Al otro lado de mi ventana reinaba el silencio, sólo roto, de muy tarde en tarde, por algún solitario vehículo que, rasgando la oscuridad de la noche y aprovechando la soledad de la calle, aceleraba hacia su destino dejando tras de sí una estela de decibelios molestos que rompían el encanto de aquel alba mañanera.
Me reacomodé en mi asiento, volví la página de la prensa y seguí leyendo noticias catalanas llenas de conflictos… me cansé, tomé mi tablet y me dispuse a asomarme a esa ventana mágica a través de la cual se observa el mundo.
Mis amigos, mis cosas virtuales, mis escritos que allí, para mí, guardo. Y, hete aquí, que en Facebook, con el grupo “Benalúa de las Villas (Granada)” me di un encontronazo; la curiosidad me despertó, el saber qué se podía estar “guisando” en ese grupo de paisanos, amigos, ahumados 1 y conocidos que lo formaban, a esa temprana hora del venidero día que ya descorría su oscuro manto nocturno dando la bienvenida a una nueva jornada.
Alguien comentaba en el virtual sitio, que en nuestro pueblo se vive bien, así como se exponían preciosas fotos antiguas… algún chismorreo no maligno, alguna discusión poco visceral y mucho compañerismo, amistad y empatía. Lógico todo en un grupo homogéneo de paisanos y vecinos.
Pero casi todos desconocedores de la comparativa con antaño. Cincuenta o sesenta años atrás la vida vecinal era “otro cuento”, otro mundo, otro encuentro con las cotidianas realidades, entonces la vida caminaba lenta… muy lenta, como consecuencia de que sus vecinos se desenvolvían en otro estado vital.

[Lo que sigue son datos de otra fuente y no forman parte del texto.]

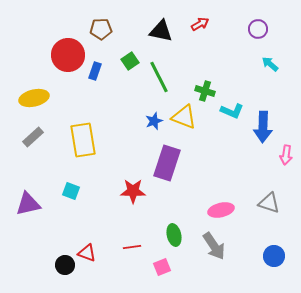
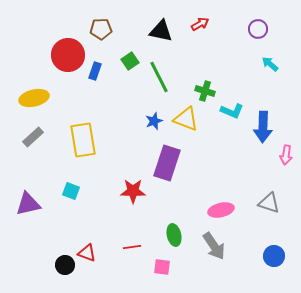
yellow triangle: moved 2 px right, 2 px down
pink square: rotated 30 degrees clockwise
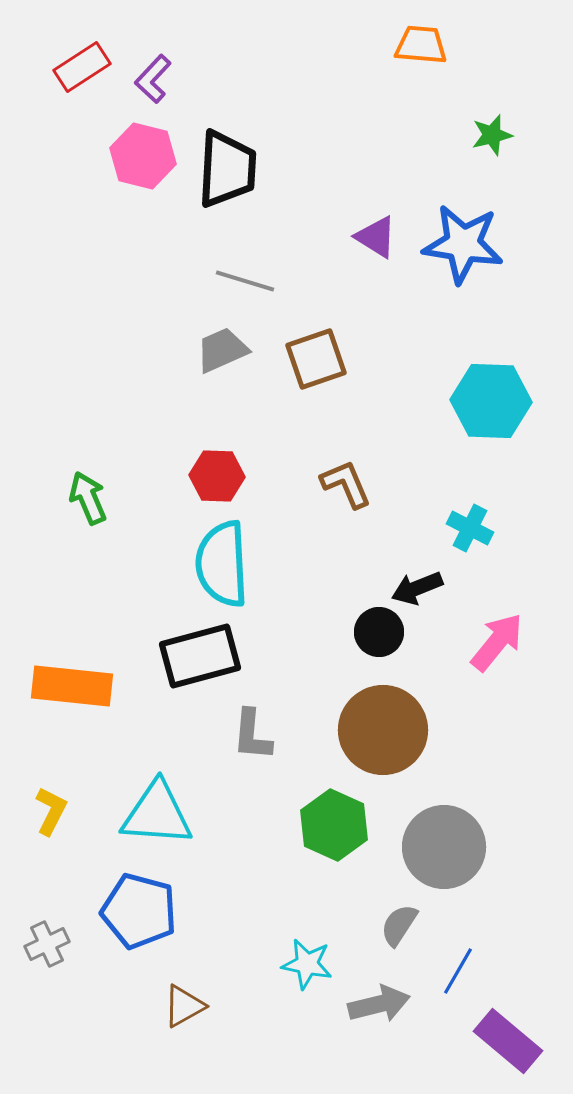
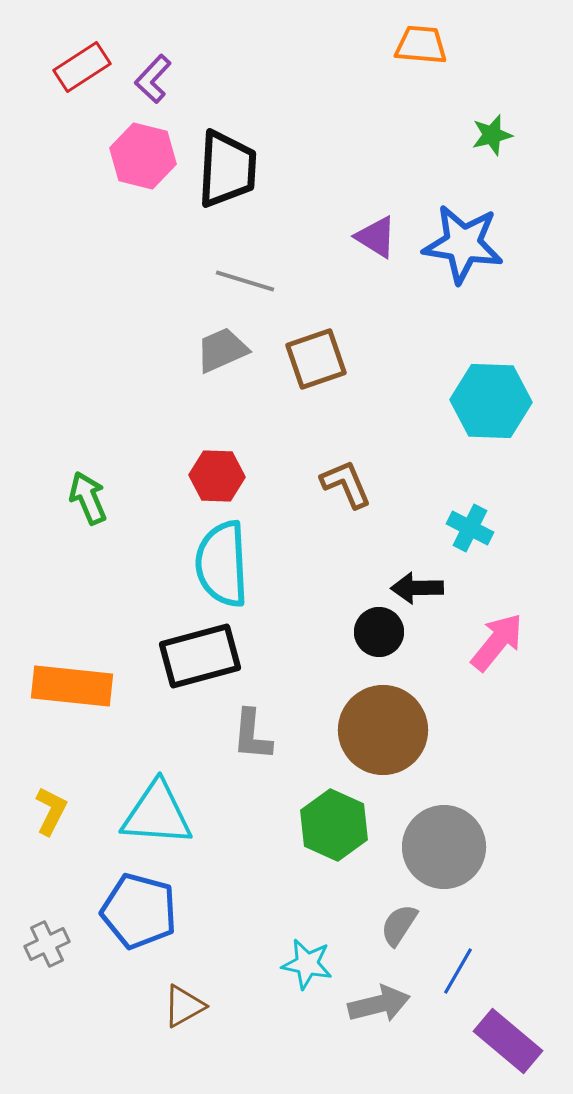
black arrow: rotated 21 degrees clockwise
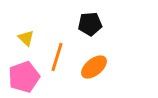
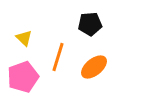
yellow triangle: moved 2 px left
orange line: moved 1 px right
pink pentagon: moved 1 px left
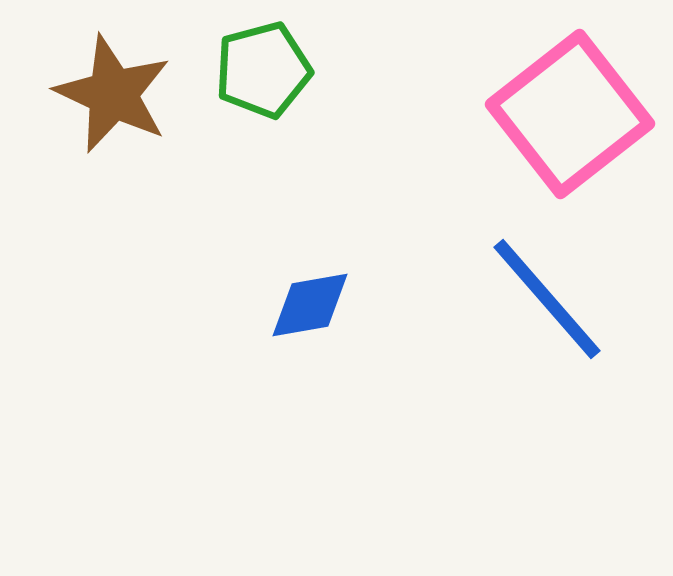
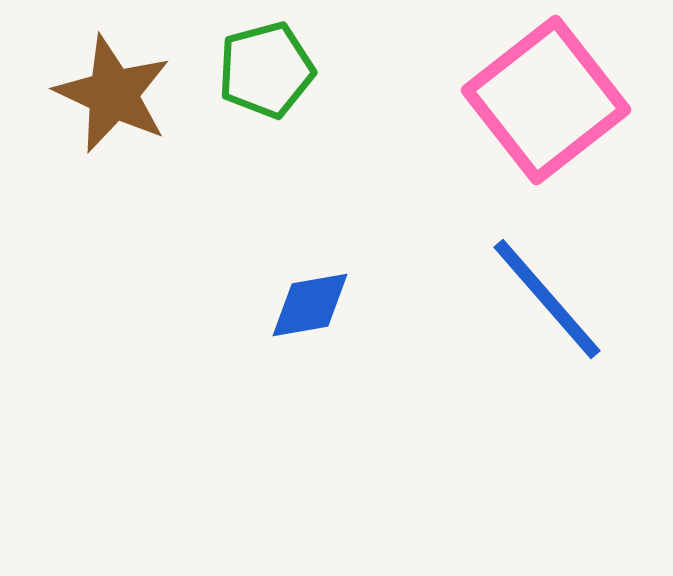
green pentagon: moved 3 px right
pink square: moved 24 px left, 14 px up
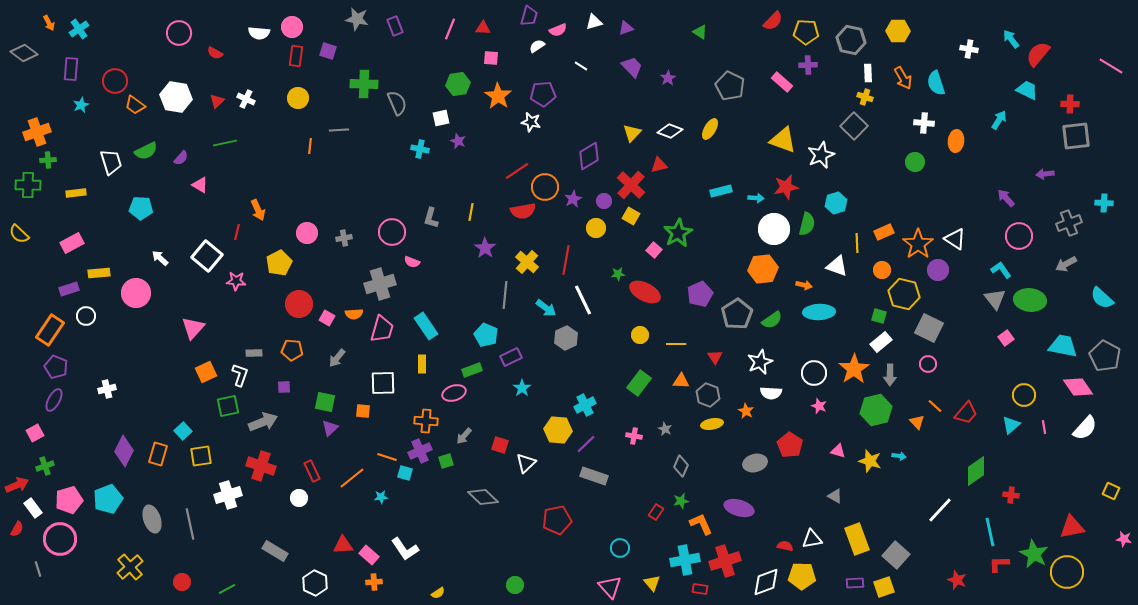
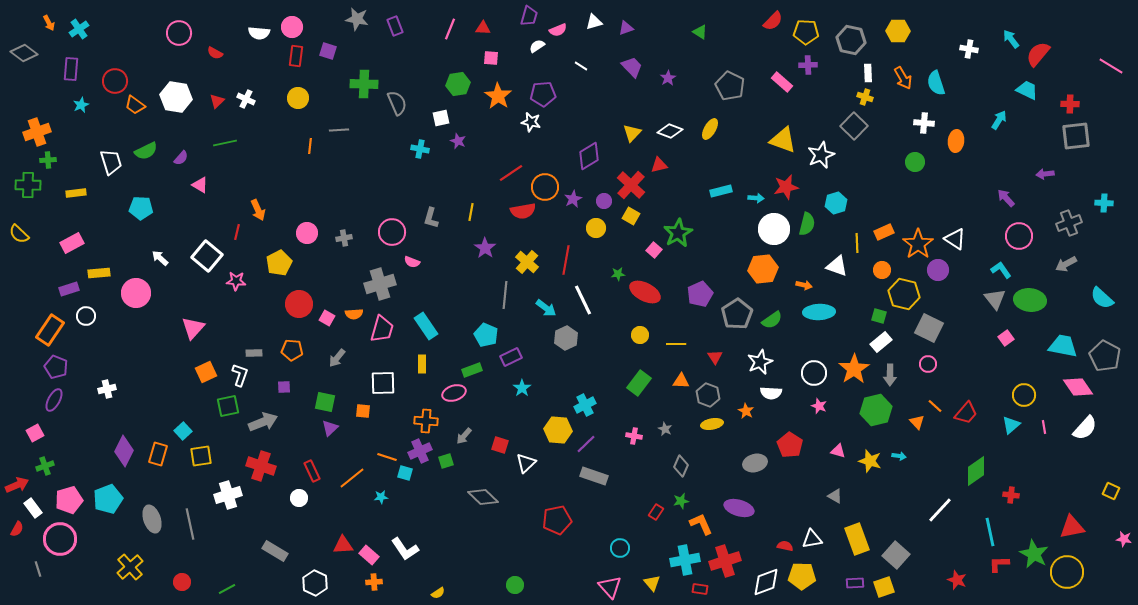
red line at (517, 171): moved 6 px left, 2 px down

No conocíamos el estrés, no conocíamos la prisa, no conocíamos nada que desde fuera de los horizontes del pueblo nos llegará. No conocíamos el teléfono porque ni en nuestro pueblo lo había, y a Campotéjar habíamos de ir a hablar desde una vetusta y rancia centralita y esperar horas muy largas para conseguirlo.
Yo mismo recuerdo como, muy de madrugada, mientras las estrellas aún bordaban el cielo a mi padre, en un mulo llamado “Gallardo”, acompañé al pueblo vecino a intentar hablar con mi hermano, que en Burgos hacía la mili. De vuelta a Benalúa y subido en “el Gallardo”, regresamos a nuestra casa alumbrados con las mismas estrellas, que en la ya lejana mañana nos habían acompañado. Todo eso nos costó, intentar oír a mi hermano, hablando por un antiquísimo teléfono que no entendía de palabras, sólo sabía de ruidos, pitidos y extraños gruñidos. Pasaron largos años hasta que a nuestro pueblo trasladaron y pusieron tan ruidoso artilugio.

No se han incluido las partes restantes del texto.